GHSA-8xff-473h-f863: 
Rust vulnerability analysis and mitigation

A vulnerability identified as GHSA-8xff-473h-f863 was discovered in SurrealDB versions 1.2.0 and earlier, affecting the span rendering functionality when handling parsing errors on line terminators. The issue was published on February 19, 2024, and updated on February 21, 2024. This moderate severity vulnerability impacts the SurrealDB database server's query parsing system (GitHub Advisory).

The vulnerability stems from an uncaught exception in the span rendering code when handling failed parsing of queries where the error occurs on a line terminator character. The issue has been assigned a CVSS v3.1 base score of 6.5 (Moderate) with the following vector: CVSS:3.1/AV:N/AC:L/PR:L/UI:N/S:U/C:N/I:N/A:H. The vulnerability is classified under CWE-248 and requires low attack complexity with network-based attack vector (GitHub Advisory).

When exploited, this vulnerability allows an authorized client to cause a denial of service by executing a malformed query that fails to parse on a line terminator character. The failed parsing triggers a panic in the span rendering code, resulting in a server crash. The vulnerability affects availability while maintaining no impact on confidentiality or integrity (GitHub Advisory).

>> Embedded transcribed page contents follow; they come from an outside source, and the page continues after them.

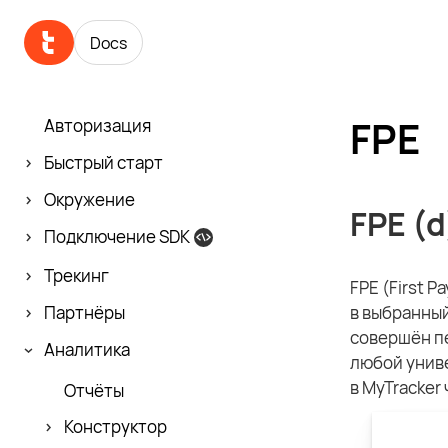
Docs
FPE
Авторизация
Быстрый старт
Окружение
FPE (d
Подключение SDK
Трекинг
FPE (First 
в выбранный
Партнёры
совершён пе
Аналитика
любой унив
в MyTracker 
Отчёты
Конструктор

The vulnerability has been patched in SurrealDB version 1.2.1 and later versions. For users unable to update immediately, it is recommended to limit the ability of untrusted users to run arbitrary SurrealQL queries in affected versions. Additionally, administrators should ensure that the SurrealDB process is configured to automatically restart after a crash to minimize the impact of potential denial of service attacks (GitHub Advisory).

The vulnerability was initially reported through a user issue report describing abnormal behavior in the desktop application. The issue was subsequently investigated and confirmed by the SurrealDB team, leading to the security advisory's publication (Surrealist Issue).